El restaurante y el bar del hotel, así como el Café de La Parroquia, se convirtieron en mis lugares de trabajo, reflexión y distracción, durante esos días dedicados al conocimiento de la vida y obra de Salvador Díaz Mirón, alguna vez llamado “el príncipe de la lengua castellana”.

Quizá imbuido por mis propias reflexiones, llegué a pensar que el poeta habría sido visitante frecuente de esos tres sitios que ahora eran la base de operaciones de mi investigación. Debo confesar que en algunos momentos creí verme transportado al tiempo en que vivió.

Mi estancia en Veracruz coincidía con las fiestas del carnaval; ese año sus apologistas presumían que era el más importante del país, y probablemente era verdad, porque a medida que pasaban los días se acrecentaba el número de clientes en el hotel y en el café. A pesar de ello, y aunque me gusta la diversión, no podía permitirme poner en segundo término la búsqueda y selección de las poesías “diazmironianas” -o mironianas- que necesitaba para nuestro proyecto.

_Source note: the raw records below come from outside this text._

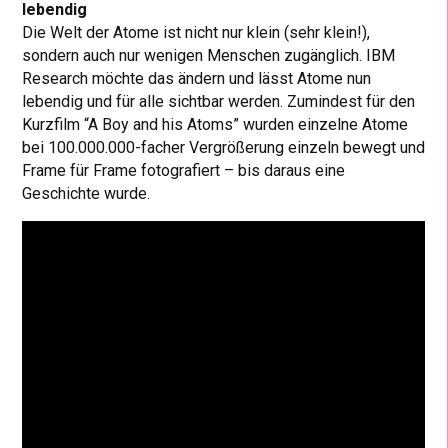
lebendig
Die Welt der Atome ist nicht nur klein (sehr klein!),
sondern auch nur wenigen Menschen zugänglich. IBM
Research möchte das ändern und lässt Atome nun
lebendig und für alle sichtbar werden. Zumindest für den
Kurzfilm “A Boy and his Atoms” wurden einzelne Atome
bei 100.000.000-facher Vergrößerung einzeln bewegt und
Frame für Frame fotografiert – bis daraus eine
Geschichte wurde.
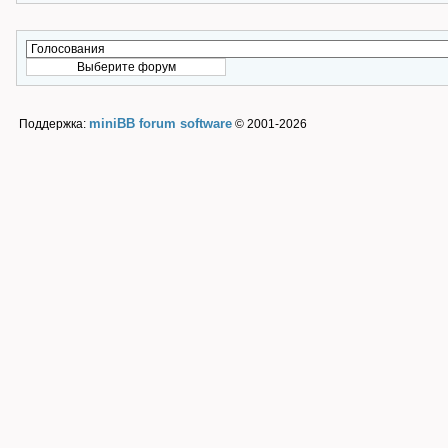
miniBB forum software
Поддержка:
© 2001-2026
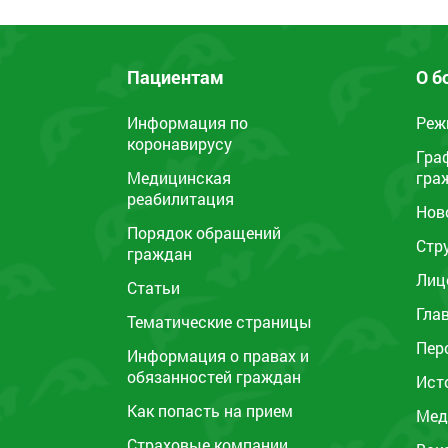
Пациентам
О б
Информация по
Реж
коронавирусу
Гра
Медицинская
гра
реабилитация
Нов
Порядок обращений
Стр
граждан
Лиц
Статьи
Гла
Тематические страницы
Пер
Информация о правах и
обязанностей граждан
Ист
Как попасть на прием
Мед
Страховые компании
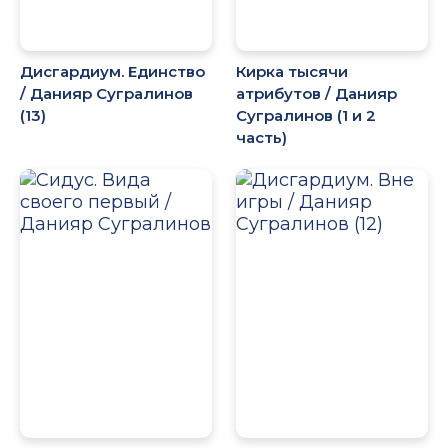
Дисгардиум. Единство
Кирка тысячи
/ Данияр Сугралинов
атрибутов / Данияр
(13)
Сугралинов (1 и 2
часть)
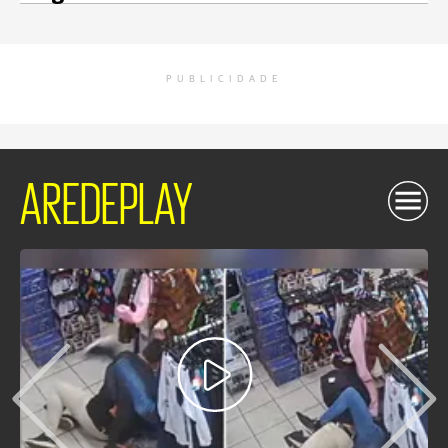
PUBLICIDADE
AREDEPLAY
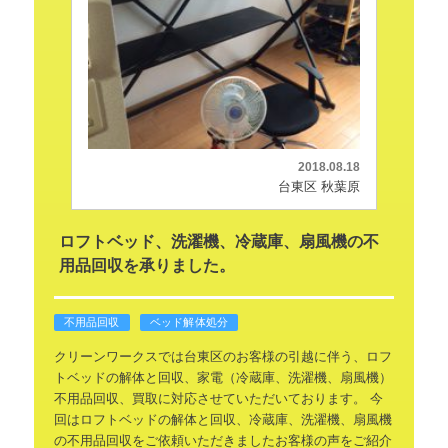
2018.08.18
台東区 秋葉原
ロフトベッド、洗濯機、冷蔵庫、扇風機の不
用品回収を承りました。
不用品回収
ベッド解体処分
クリーンワークスでは台東区のお客様の引越に伴う、ロフ
トベッドの解体と回収、家電（冷蔵庫、洗濯機、扇風機）
不用品回収、買取に対応させていただいております。
今
回はロフトベッドの解体と回収、冷蔵庫、洗濯機、扇風機
の不用品回収をご依頼いただきましたお客様の声をご紹介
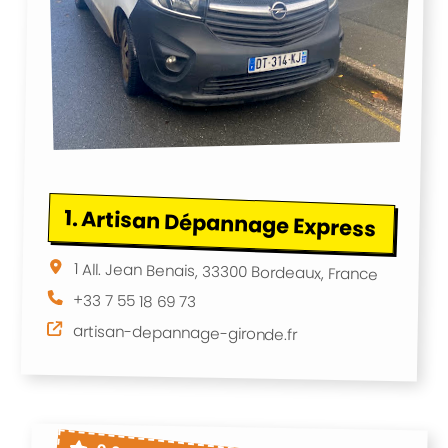
1.
Artisan Dépannage Express
1 All. Jean Benais, 33300 Bordeaux, France
+33 7 55 18 69 73
artisan-depannage-gironde.fr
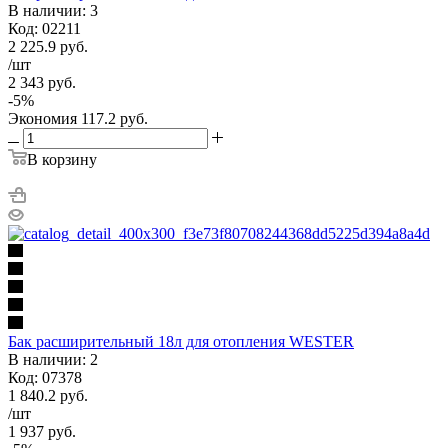
В наличии: 3
Код: 02211
2 225.9
руб.
/шт
2 343
руб.
-
5
%
Экономия
117.2
руб.
В корзину
Бак расширительный 18л для отопления WESTER
В наличии: 2
Код: 07378
1 840.2
руб.
/шт
1 937
руб.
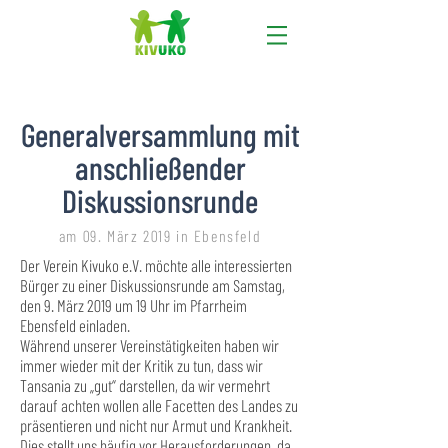
Generalversammlung mit
anschließender
Diskussionsrunde
am 09. März 2019 in Ebensfeld
Der Verein Kivuko e.V. möchte alle interessierten
Bürger zu einer Diskussionsrunde am Samstag,
den 9. März 2019 um 19 Uhr im Pfarrheim
Ebensfeld einladen.
Während unserer Vereinstätigkeiten haben wir
immer wieder mit der Kritik zu tun, dass wir
Tansania zu „gut“ darstellen, da wir vermehrt
darauf achten wollen alle Facetten des Landes zu
präsentieren und nicht nur Armut und Krankheit.
Dies stellt uns häufig vor Herausforderungen, da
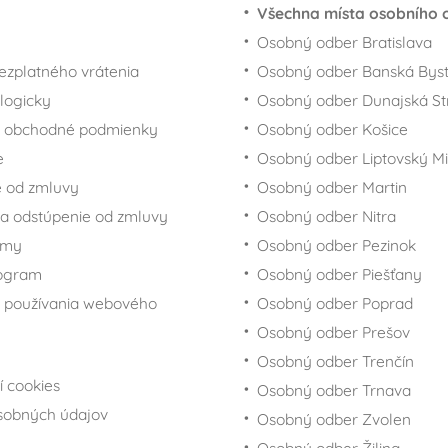
Všechna místa osobního 
Osobný odber Bratislava
ezplatného vrátenia
Osobný odber Banská Byst
logicky
Osobný odber Dunajská St
 obchodné podmienky
Osobný odber Košice
e
Osobný odber Liptovský Mi
 od zmluvy
Osobný odber Martin
a odstúpenie od zmluvy
Osobný odber Nitra
rmy
Osobný odber Pezinok
rogram
Osobný odber Piešťany
 používania webového
Osobný odber Poprad
Osobný odber Prešov
Osobný odber Trenčín
í cookies
Osobný odber Trnava
sobných údajov
Osobný odber Zvolen
Osobný odber Žilina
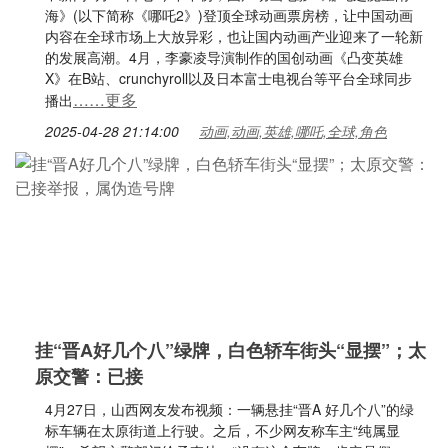
海》(以下简称《哪吒2》)登顶全球动画票房榜，让中国动画
内容在全球市场上大放异彩，也让国内动画产业迎来了一轮新
的发展高潮。4月，李豪凌导演制作的国创动画《凸变英雄
X》在B站、crunchyroll以及日本富士电视台等平台全球同步
……更多
播出
2025-04-28 21:14:00
动画,动画,英雄,哪吒,全球,角色
挂“晋A好几个八”绿牌，白色轿车街头“显摆”；太
原交警：已接
4月27日，山西网友发布视频：一辆悬挂“晋A 好几个八”的绿
标车辆在太原街道上行驶。之后，不少网友称车主“纯属显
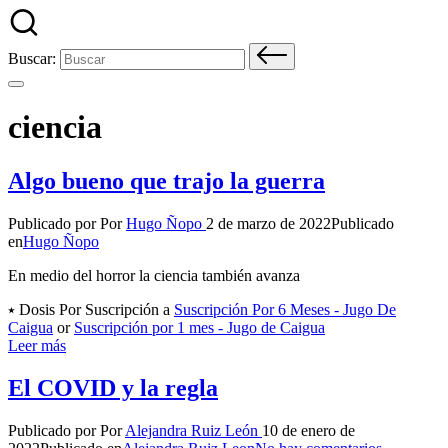
Buscar:
ciencia
Algo bueno que trajo la guerra
Publicado por
Por
Hugo Ñopo
2 de marzo de 2022
Publicado
en
Hugo Ñopo
En medio del horror la ciencia también avanza
⭑ Dosis Por Suscripción a
Suscripción Por 6 Meses - Jugo De
Caigua
or
Suscripción por 1 mes - Jugo de Caigua
Leer más
El COVID y la regla
Publicado por
Por
Alejandra Ruiz León
10 de enero de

En el Café de La Parroquia trabé amistad con Pedro Degollado, un atento mesero originario de Toluca, quien a invitación de su hermano, había llegado a Veracruz a conocer el mar. Tanto le gustó el ambiente porteño, que se quedó en la ciudad a estudiar contabilidad, ayudándose a pagar los estudios prestando sus servicios en varios hoteles. Así lo hizo hasta que entró a trabajar en esa cafetería.

Aunque todavía estábamos en invierno, el calor tropical provocaba en mí la necesidad de tomar café varias veces al día, por lo que me convertí en asiduo visitante del lugar. Fue así como observé que en la parte más cercana a la puerta y encima de una larga barra, colocaban charolas con vasos llenos de agua, que eran ofrecidos a los sedientos jóvenes que pasaban por ahí después de salir del colegio a la una de la tarde. Esto me pareció un admirable gesto altruista de los dueños del negocio.

Pedro me proporcionó la dirección del lugar donde nació el bardo y que ahora es el Colegio La Paz; también, el domicilio de una casa que habitó en la calle de Zaragoza, actualmente muy deteriorada, así como la ubicación de la glorieta en donde se encuentra la estatua de Díaz Mirón, inaugurada el año pasado, sobre la avenida que hoy lleva su nombre y que alguna vez se llamó De la Libertad. Esta palabra me parece muy representativa de la vida del poeta, quien, pudiera decirse, nunca encontró límites en ningún aspecto de su vida.

La estatua en la que su mano derecha apunta al suelo, mira hacia el cementerio. Por cierto, el lugar en que terminaron dos de los enemigos del poeta, tras quitarles la vida en sendos duelos, que en esa época eran usuales para dirimir diferencias y salvar honores.